Denizcinin anasayfası

Portsmouth’a giden Mirat-ı Zafer Firkateyni Süvarisi Mustafa Bey’den mektup var!

Ben Haluk Y. Şehsuvaroğlu. 6 Haziran 1946’da İstanbul Deniz Müzesi ve Arşivi Müdürlüğü’ne atandığımda deniz kd. yüzbaşıydım.

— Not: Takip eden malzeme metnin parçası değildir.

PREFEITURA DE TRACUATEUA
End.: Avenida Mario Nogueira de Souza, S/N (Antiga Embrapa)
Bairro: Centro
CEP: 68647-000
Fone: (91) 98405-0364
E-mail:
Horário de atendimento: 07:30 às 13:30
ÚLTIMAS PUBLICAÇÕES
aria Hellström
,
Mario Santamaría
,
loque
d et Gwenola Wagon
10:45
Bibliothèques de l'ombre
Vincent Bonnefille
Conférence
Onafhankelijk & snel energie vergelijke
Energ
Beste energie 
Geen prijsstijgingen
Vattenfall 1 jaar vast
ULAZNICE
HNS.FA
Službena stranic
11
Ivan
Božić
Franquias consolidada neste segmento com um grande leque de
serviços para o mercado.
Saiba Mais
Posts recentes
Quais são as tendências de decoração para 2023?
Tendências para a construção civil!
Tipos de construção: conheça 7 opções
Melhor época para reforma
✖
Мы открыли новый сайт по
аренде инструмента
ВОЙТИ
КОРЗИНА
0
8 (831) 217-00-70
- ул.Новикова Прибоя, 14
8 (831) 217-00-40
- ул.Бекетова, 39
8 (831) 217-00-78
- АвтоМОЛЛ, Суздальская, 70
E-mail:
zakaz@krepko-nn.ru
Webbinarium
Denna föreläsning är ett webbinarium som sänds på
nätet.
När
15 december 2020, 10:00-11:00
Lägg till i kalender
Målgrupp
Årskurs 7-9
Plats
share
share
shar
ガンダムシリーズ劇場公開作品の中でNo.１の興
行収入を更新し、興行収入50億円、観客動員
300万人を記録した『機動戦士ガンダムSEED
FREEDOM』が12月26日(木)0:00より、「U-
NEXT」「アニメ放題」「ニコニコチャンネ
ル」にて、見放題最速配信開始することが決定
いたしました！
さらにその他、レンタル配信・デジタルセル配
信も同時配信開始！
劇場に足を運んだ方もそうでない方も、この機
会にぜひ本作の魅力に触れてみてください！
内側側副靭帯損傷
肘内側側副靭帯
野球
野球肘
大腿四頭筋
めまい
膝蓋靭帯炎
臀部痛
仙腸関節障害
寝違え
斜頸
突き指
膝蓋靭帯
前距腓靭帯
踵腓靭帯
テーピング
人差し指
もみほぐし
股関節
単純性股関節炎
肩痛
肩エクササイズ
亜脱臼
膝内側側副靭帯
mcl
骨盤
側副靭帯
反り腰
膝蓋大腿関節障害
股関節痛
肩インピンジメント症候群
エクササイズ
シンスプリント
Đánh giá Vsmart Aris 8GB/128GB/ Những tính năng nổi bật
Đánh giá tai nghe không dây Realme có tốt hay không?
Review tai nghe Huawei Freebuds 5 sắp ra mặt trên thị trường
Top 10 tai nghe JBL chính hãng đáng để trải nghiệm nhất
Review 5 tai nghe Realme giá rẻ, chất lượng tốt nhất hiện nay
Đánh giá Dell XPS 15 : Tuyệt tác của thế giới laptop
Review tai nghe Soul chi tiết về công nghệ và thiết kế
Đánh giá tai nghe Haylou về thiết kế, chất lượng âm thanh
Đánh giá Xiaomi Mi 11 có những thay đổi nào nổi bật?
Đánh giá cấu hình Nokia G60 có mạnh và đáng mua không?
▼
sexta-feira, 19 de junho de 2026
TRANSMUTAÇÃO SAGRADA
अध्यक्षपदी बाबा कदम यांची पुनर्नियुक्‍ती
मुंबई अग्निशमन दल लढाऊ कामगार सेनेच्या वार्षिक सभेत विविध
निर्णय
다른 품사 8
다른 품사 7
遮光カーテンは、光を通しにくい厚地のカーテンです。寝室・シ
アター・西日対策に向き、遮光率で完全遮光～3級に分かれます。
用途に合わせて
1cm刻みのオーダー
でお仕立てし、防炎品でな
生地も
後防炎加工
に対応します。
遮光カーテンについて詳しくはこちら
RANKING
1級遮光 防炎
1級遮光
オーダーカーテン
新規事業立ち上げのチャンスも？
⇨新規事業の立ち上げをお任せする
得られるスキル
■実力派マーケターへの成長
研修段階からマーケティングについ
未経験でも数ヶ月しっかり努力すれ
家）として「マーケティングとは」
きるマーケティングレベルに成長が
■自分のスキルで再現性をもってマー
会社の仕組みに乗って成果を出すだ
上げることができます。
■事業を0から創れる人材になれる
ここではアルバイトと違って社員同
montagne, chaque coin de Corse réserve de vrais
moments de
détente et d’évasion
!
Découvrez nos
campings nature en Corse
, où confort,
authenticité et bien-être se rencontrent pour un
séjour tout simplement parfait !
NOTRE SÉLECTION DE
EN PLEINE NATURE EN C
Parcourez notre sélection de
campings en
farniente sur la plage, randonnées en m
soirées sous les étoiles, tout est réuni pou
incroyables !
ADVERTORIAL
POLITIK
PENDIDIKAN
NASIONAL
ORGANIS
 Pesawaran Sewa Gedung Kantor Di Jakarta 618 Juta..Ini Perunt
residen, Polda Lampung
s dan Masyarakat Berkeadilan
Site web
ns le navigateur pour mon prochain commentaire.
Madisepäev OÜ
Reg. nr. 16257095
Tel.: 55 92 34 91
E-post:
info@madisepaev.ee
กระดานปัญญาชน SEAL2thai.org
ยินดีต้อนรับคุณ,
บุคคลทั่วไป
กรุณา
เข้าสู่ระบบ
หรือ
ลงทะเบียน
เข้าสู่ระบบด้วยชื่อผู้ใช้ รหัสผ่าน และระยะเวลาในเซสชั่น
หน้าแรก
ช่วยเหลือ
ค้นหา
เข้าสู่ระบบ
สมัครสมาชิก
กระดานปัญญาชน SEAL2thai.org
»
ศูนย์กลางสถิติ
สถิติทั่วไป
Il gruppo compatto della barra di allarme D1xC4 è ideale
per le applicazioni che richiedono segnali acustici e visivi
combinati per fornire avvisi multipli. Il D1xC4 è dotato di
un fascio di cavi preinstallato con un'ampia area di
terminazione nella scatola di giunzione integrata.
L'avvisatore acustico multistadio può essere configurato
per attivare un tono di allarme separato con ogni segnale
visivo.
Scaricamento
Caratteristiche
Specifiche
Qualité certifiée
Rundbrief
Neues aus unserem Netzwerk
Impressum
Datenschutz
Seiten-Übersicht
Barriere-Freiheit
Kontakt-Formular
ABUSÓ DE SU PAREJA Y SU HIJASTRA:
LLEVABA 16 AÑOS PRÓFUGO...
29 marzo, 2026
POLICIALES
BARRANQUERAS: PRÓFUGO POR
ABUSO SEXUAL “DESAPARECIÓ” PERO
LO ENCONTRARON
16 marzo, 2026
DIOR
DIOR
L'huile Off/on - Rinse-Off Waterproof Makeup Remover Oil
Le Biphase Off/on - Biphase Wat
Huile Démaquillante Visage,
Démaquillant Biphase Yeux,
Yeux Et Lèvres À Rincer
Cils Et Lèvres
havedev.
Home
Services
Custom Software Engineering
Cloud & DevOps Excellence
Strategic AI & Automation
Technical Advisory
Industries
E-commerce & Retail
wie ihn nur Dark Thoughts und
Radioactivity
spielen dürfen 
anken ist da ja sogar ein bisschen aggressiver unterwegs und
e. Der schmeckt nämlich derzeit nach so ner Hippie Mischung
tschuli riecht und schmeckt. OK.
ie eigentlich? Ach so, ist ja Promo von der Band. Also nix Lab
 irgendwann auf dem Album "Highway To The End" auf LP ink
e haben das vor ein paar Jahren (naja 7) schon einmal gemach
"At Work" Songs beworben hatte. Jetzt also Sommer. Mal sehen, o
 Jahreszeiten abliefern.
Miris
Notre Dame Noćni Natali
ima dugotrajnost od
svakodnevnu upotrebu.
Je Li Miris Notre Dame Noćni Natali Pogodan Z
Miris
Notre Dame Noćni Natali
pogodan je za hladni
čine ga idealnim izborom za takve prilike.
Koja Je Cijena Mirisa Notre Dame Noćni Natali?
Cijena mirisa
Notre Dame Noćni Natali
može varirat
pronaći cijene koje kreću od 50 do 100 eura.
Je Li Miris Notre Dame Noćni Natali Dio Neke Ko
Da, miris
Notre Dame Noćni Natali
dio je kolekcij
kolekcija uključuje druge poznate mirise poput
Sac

Ben Haluk Y. Şehsuvaroğlu. 6 Haziran 1946’da İstanbul Deniz Müzesi ve Arşivi Müdürlüğü’ne atandığımda Deniz Kd. Yüzbaşıydım. Kendi arzum üzerine, bakanlığın 14 Şubat 1947 tarihli onayı ile (askeri öğretmen) sınıfına nakledildim ve 28 Şubat 1947’de Deniz Harp Okulu Hukuk Öğretmenliği ek görev olarak tarafıma verildi. İstanbul Deniz Müzesi’nde emeğim çoktur. Orayı ziyaret edenler, müzedeki yağlı boya tablomdan beni tanır. Yaptığım araştırmalarından birisini aşağıda sunuyorum. Sizleri onu okumaya davet ediyorum. Geçmişi bilmezsek, bugünü yarına bağlayamayız. Gençler, okurlar gerek askeri bahriye, gerekse de ticaret bahriyemiz araştırmaya muhtaçtır. Sizlerden isteğim, benim yaptığım gibi bu konulara eğilmenizdir.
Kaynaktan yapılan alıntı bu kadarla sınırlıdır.